Marie verliert ihren Georg

In dem Koffer habe ich übrigens auch ein schickes Kleid von Marie im Stil der Zeit gefunden. Hier sehen Sie (das Kleid wird gezeigt). Aber jetzt wieder zum nächsten Brief, der im November 1926 abgestempelt wurde.

 

Meine herzgeliebte Bärbel,

 

ich bin verzweifelt. Vor zwei Tagen wurde Georg bei einem Verkehrsunfall tödlich verletzt. Bei einem Überholmanöver auf der Fahrt nach Frankfurt (Oder) kam er von der Straße ab und landete an einem Baum. Ich habe mir die Unfallstelle am nächsten Tag angesehen. Es war schrecklich. Aus dem Haufen Blech war kein Entkommen möglich gewesen. Die Polizei sagte mir, dass er sofort tot war. Auch seine Frau war an der Unfallstelle. Wir haben aber keinen Zugang zueinander gefunden.

 

Er wird nächste Woche Mittwoch auf dem Waldfriedhof in Stahnsdorf begraben werden. Ich werde sein Grab in den Tagen danach besuchen und in aller Stille von ihm Abschied nehmen. Die Zeit mit ihm werde ich nicht vergessen. Er war ganz einfach lieb zu mir und hat mir immer geholfen, meinen Weg zu finden.

 

Ich werde mich neu sortieren müssen, da mir nun seine Unterstützung fehlt. Von der Tätigkeit als Mannequin kann ich nicht leben. Drücke mir die Daumen, daß mir ein Stern vom Himmel fällt. Ich will tapfer sein.

 

Bis bald. Deine Marie

 

Zu diesem schrecklichen Vorfall ein Lied zu finden war nicht einfach. Ich habe mich für den Song "Ich hab's gewußt"  entschieden, der sich mit dem Auseinandergehen einer Liebe auseinandersetzt, wobei der Schmerz genau so groß ist wie bei einem Todesfall. Komponist ist Rudolph Nelson und der Texter ist schon wieder Beda; an ihm kommt man nicht vorbei. Frau ... bitte tragen Sie vor.

 

Nach diesem unter die Haut gehenden Lied möchte ich zu einer Pause überleiten. Gönnen Sie sich und den Künstlern eine Erholung.

 

Nachrichtlich der Text des Liedes:

 

Der Flieder blühte, die Vögel sangen am grünen Waldesrand;

wir gingen Hand in Hand wie durch ein Märchenland.

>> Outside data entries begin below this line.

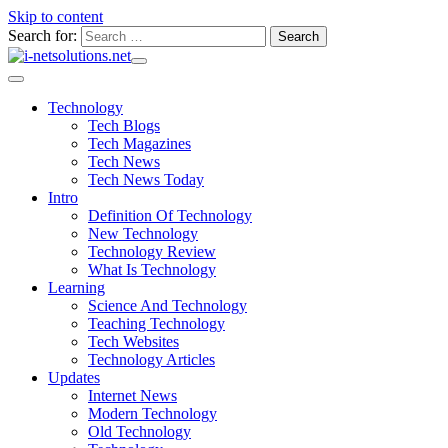
Skip to content
Search for:
Technology
Tech Blogs
Tech Magazines
Tech News
Tech News Today
Intro
Definition Of Technology
New Technology
Technology Review
What Is Technology
Learning
Science And Technology
Teaching Technology
Tech Websites
Technology Articles
Updates
Internet News
Modern Technology
Old Technology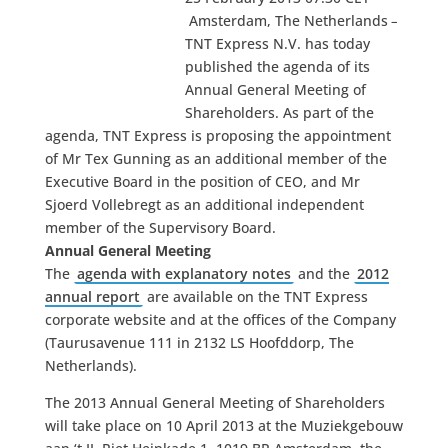
Amsterdam, The Netherlands
–
TNT Express N.V. has today
published the agenda of its
Annual General Meeting of
Shareholders. As part of the
agenda, TNT Express is proposing the appointment
of Mr Tex Gunning as an additional member of the
Executive Board in the position of CEO, and Mr
Sjoerd Vollebregt as an additional independent
member of the Supervisory Board.
Annual General Meeting
The
agenda with explanatory notes
and the
2012
annual report
are available on the TNT Express
corporate website and at the offices of the Company
(Taurusavenue 111 in 2132 LS Hoofddorp, The
Netherlands).
The 2013 Annual General Meeting of Shareholders
will take place on 10 April 2013 at the Muziekgebouw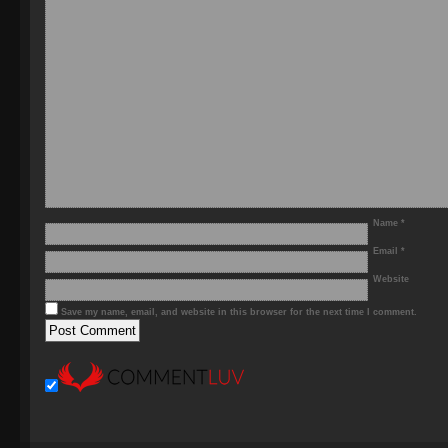
Name
*
Email
*
Website
Save my name, email, and website in this browser for the next time I comment.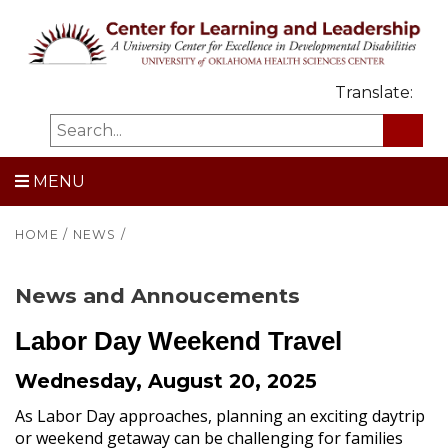
Translate:
MENU
HOME
/
NEWS
/
News and Annoucements
Labor Day Weekend Travel
Wednesday, August 20, 2025
As Labor Day approaches, planning an exciting daytrip
or weekend getaway can be challenging for families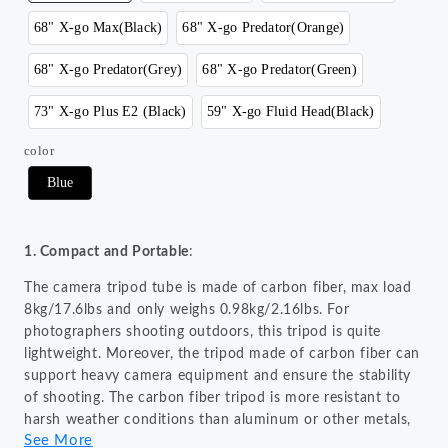
68" X-go Max(Black)
68" X-go Predator(Orange)
68" X-go Predator(Grey)
68" X-go Predator(Green)
73" X-go Plus E2 (Black)
59" X-go Fluid Head(Black)
color
Blue
1. Compact and Portable
:
The camera tripod tube is made of carbon fiber, max load
8kg/17.6lbs and only weighs 0.98kg/2.16lbs. For
photographers shooting outdoors, this tripod is quite
lightweight. Moreover, the tripod made of carbon fiber can
support heavy camera equipment and ensure the stability
of shooting. The carbon fiber tripod is more resistant to
harsh weather conditions than aluminum or other metals,
See More
making it ideal for outdoor photography.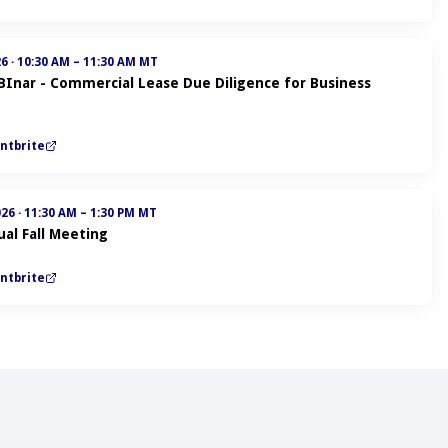
26
·
10:30 AM – 11:30 AM MT
ABInar - Commercial Lease Due Diligence for Business
ntbrite
026
·
11:30 AM – 1:30 PM MT
al Fall Meeting
ntbrite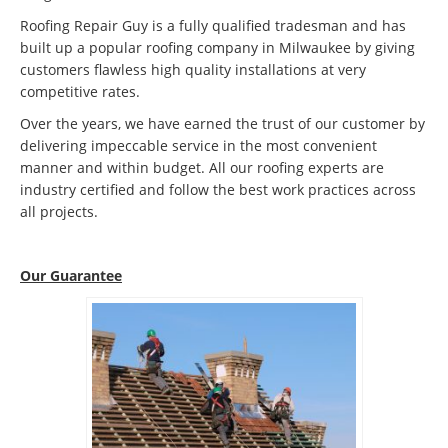
Roofing Repair Guy is a fully qualified tradesman and has
built up a popular roofing company in Milwaukee by giving
customers flawless high quality installations at very
competitive rates.
Over the years, we have earned the trust of our customer by
delivering impeccable service in the most convenient
manner and within budget. All our roofing experts are
industry certified and follow the best work practices across
all projects.
Our Guarantee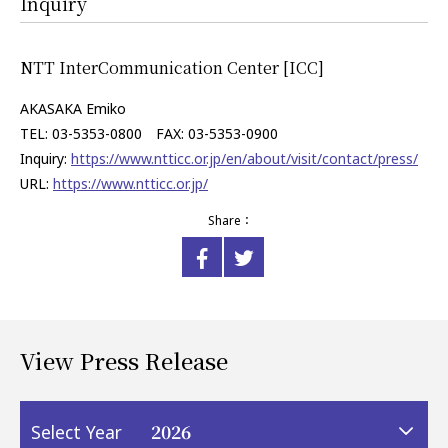
Inquiry
NTT InterCommunication Center [ICC]
AKASAKA Emiko
TEL: 03-5353-0800 FAX: 03-5353-0900
Inquiry:
https://www.ntticc.or.jp/en/about/visit/contact/press/
URL:
https://www.ntticc.or.jp/
Share：
View Press Release
2026
Select Year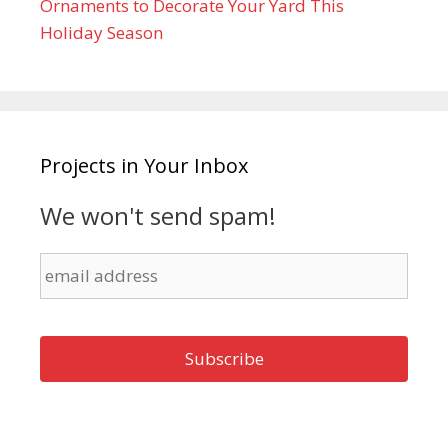
Ornaments to Decorate Your Yard This
Holiday Season
Projects in Your Inbox
We won't send spam!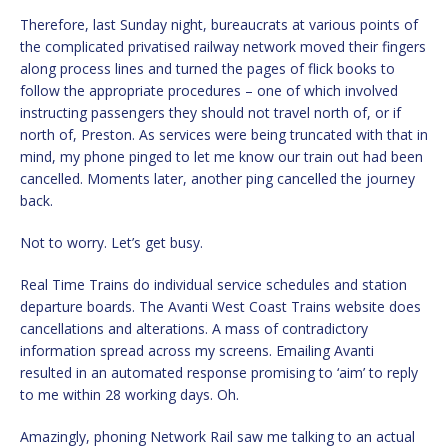
Therefore, last Sunday night, bureaucrats at various points of
the complicated privatised railway network moved their fingers
along process lines and turned the pages of flick books to
follow the appropriate procedures – one of which involved
instructing passengers they should not travel north of, or if
north of, Preston. As services were being truncated with that in
mind, my phone pinged to let me know our train out had been
cancelled. Moments later, another ping cancelled the journey
back.
Not to worry. Let’s get busy.
Real Time Trains do individual service schedules and station
departure boards. The Avanti West Coast Trains website does
cancellations and alterations. A mass of contradictory
information spread across my screens. Emailing Avanti
resulted in an automated response promising to ‘aim’ to reply
to me within 28 working days. Oh.
Amazingly, phoning Network Rail saw me talking to an actual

Ich küßt' die Augen, die heißen Wangen, den roten Knospenmund

doch wie ein Schatten stieg auf ein Bangen in meines Herzens Grund.

 

Refrain:

Ich hab's gewußt und gefühlt, einmal schlägt die Stund uns beiden,

du wirst von mir scheiden und ich werde leiden!

Ich hab's gewußt und geahnt und doch, ach, ich kann's nicht glauben,

mir die Hoffnung zu rauben, daß du mich noch liebst!

Ich hab's gewußt und gefühlt und doch, ach, ich kann's nicht fassen,

daß du mich verlassen! Doch ich kann nicht hassen.

Ich irre still und allein durch menschenleere Gassen

und fühl' nur eines: Es ist vorbei!

 

So mußt' es werden, so mußt es kommen! Ich liebte viel zu sehr,

nun ist mein Leben leer; die Sonne scheint nicht mehr.

Und meine Seele, sie frägt beklommen: Warum entschwand solch Glück?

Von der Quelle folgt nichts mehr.